- _Assignment_
When the string "pielęgnacja" appears in a line of the records, show the whole line.

Stored data
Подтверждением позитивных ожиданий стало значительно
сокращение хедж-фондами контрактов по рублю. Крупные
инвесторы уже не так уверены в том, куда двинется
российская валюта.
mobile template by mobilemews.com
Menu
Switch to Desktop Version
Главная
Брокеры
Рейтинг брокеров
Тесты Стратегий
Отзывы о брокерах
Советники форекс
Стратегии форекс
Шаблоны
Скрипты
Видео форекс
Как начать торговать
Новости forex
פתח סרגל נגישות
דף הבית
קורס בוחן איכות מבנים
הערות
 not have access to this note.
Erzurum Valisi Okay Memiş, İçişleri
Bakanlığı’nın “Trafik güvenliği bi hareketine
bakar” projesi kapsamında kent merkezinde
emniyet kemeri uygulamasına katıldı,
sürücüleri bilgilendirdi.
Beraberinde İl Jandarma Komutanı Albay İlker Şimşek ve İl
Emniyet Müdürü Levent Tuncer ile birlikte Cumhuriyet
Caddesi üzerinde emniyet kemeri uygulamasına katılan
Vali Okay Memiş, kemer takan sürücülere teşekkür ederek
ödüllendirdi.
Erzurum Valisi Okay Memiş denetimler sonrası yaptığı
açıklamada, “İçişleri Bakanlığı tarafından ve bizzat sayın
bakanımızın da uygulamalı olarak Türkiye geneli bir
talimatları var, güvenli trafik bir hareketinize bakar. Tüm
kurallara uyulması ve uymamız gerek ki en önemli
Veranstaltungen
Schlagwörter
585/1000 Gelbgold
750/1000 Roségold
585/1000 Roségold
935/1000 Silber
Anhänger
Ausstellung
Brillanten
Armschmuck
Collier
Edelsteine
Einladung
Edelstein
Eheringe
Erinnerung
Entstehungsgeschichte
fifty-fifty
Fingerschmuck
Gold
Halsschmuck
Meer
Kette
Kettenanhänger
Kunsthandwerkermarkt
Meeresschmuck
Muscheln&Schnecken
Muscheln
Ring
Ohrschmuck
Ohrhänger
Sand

* * *

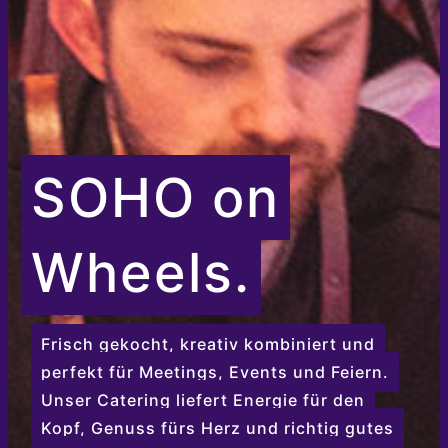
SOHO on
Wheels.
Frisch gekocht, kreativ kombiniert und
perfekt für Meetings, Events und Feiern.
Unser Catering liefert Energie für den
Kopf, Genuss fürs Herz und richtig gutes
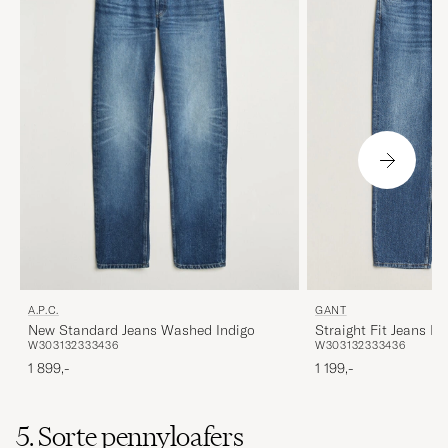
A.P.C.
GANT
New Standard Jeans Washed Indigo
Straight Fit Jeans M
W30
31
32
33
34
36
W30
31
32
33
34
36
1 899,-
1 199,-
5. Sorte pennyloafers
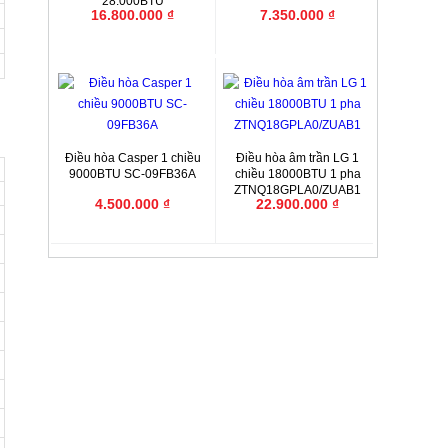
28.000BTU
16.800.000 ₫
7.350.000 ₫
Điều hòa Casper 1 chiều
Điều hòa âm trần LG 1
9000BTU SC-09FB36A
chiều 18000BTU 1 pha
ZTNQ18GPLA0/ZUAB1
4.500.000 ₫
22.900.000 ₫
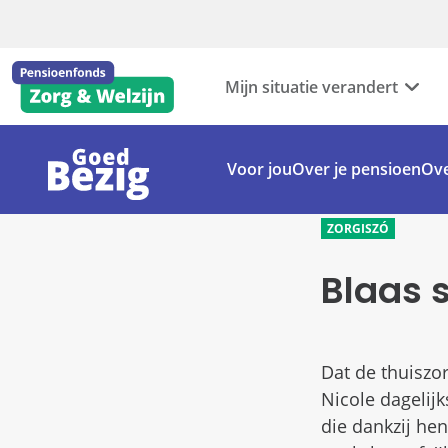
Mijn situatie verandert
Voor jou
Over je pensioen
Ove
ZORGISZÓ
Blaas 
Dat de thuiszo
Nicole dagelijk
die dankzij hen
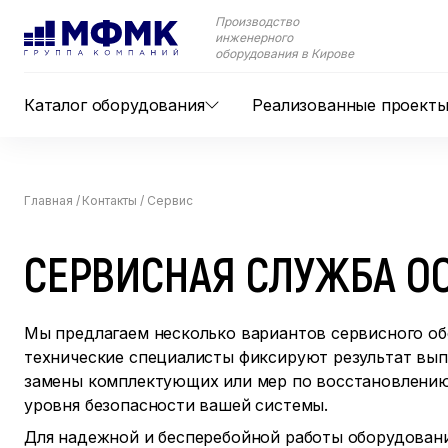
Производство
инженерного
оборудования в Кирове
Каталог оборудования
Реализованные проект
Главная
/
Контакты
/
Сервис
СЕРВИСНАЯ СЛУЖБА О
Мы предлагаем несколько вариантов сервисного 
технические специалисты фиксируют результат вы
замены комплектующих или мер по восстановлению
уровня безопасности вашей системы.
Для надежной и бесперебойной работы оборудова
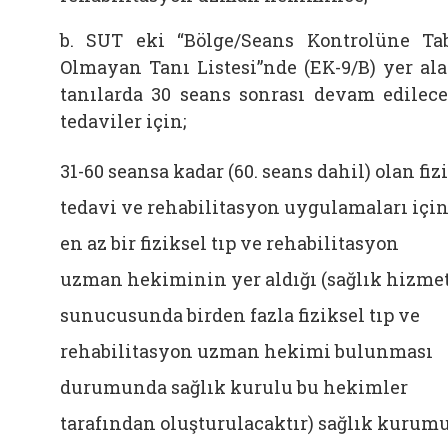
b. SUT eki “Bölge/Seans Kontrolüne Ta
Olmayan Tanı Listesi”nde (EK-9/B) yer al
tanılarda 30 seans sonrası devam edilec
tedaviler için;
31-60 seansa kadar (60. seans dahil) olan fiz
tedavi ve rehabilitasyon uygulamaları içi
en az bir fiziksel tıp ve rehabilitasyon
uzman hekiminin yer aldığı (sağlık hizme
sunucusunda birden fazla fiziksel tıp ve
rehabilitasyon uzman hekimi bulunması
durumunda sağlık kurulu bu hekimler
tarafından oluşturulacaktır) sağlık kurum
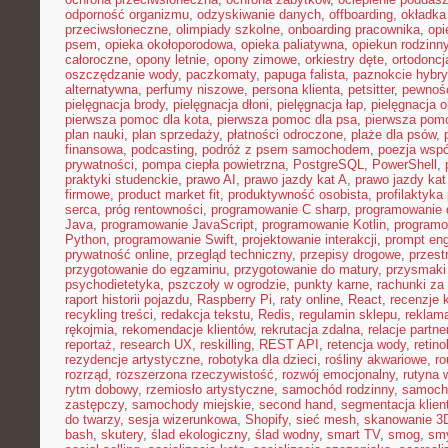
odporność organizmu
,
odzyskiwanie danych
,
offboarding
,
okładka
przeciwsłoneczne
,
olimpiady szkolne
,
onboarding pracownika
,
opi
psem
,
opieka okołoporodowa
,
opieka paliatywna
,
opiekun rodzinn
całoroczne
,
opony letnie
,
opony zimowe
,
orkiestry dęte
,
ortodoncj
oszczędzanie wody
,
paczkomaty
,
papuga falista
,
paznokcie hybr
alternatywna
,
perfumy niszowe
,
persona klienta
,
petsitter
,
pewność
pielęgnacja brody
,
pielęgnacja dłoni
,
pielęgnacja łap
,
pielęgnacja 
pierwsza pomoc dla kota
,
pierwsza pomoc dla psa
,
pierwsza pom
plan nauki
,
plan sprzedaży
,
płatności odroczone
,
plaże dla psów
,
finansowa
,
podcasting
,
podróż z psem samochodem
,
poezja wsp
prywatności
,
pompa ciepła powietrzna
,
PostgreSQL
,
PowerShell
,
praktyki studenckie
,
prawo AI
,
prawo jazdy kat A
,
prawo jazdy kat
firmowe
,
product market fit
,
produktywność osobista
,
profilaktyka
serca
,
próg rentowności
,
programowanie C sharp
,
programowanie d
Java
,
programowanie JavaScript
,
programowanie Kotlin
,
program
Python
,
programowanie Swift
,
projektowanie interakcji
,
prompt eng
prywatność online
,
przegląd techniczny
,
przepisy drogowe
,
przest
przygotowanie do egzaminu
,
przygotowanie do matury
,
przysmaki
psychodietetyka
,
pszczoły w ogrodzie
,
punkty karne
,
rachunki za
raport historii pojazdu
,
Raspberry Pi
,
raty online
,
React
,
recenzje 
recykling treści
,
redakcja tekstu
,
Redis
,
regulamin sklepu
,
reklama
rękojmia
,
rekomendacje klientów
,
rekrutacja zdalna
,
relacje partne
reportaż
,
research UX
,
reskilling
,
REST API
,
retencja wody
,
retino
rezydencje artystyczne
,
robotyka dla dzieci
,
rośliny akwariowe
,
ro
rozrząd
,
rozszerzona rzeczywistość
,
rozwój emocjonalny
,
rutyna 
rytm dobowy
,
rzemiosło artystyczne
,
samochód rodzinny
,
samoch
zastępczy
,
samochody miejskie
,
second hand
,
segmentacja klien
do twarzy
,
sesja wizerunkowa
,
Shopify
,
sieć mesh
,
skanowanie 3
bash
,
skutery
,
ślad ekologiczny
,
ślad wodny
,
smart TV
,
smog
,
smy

---

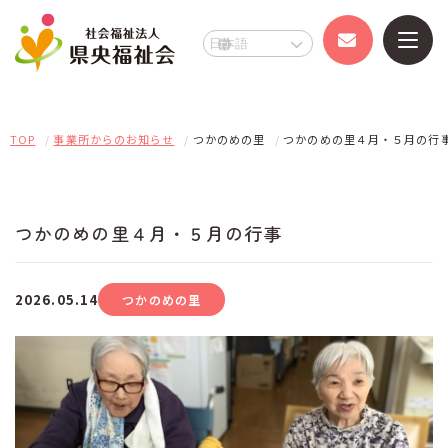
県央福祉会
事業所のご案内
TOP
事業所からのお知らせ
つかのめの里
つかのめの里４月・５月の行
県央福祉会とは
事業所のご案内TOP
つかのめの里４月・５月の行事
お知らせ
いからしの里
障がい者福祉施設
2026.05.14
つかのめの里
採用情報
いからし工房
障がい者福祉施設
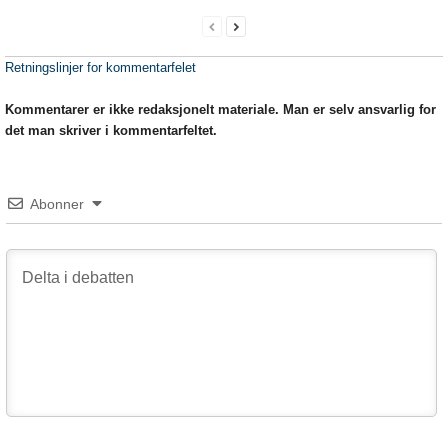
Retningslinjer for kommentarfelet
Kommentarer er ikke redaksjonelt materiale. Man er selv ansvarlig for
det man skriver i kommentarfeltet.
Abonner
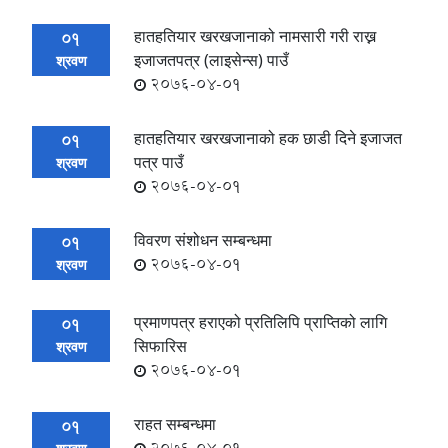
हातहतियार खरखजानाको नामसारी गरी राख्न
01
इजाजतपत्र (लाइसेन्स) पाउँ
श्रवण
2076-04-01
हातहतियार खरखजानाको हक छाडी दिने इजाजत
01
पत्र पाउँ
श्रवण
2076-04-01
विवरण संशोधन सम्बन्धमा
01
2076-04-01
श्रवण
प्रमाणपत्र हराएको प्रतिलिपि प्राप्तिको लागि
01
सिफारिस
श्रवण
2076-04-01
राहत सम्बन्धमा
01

- _Finished task_
pielęgnacja brody
pielęgnacja dłoni
pielęgnacja łap
pielęgnacja 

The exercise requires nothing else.